Set down all of the entries word for word, omitting the images they contain.

┌─ Records for processing

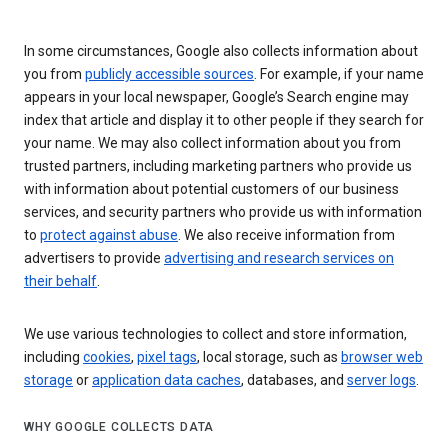
In some circumstances, Google also collects information about
you from
publicly accessible sources
. For example, if your name
appears in your local newspaper, Google’s Search engine may
index that article and display it to other people if they search for
your name. We may also collect information about you from
trusted partners, including marketing partners who provide us
with information about potential customers of our business
services, and security partners who provide us with information
to
protect against abuse
. We also receive information from
advertisers to provide
advertising and research services on
their behalf
.
We use various technologies to collect and store information,
including
cookies
,
pixel tags
, local storage, such as
browser web
storage
or
application data caches
, databases, and
server logs
.
WHY GOOGLE COLLECTS DATA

└─

Your solution.
In some circumstances, Google also collects information about
you from
publicly accessible sources
. For example, if your name
appears in your local newspaper, Google’s Search engine may
index that article and display it to other people if they search for
your name. We may also collect information about you from
trusted partners, including marketing partners who provide us
with information about potential customers of our business
services, and security partners who provide us with information
to
protect against abuse
. We also receive information from
advertisers to provide
advertising and research services on
their behalf
.
We use various technologies to collect and store information,
including
cookies
,
pixel tags
, local storage, such as
browser web
storage
or
application data caches
, databases, and
server logs
.
WHY GOOGLE COLLECTS DATA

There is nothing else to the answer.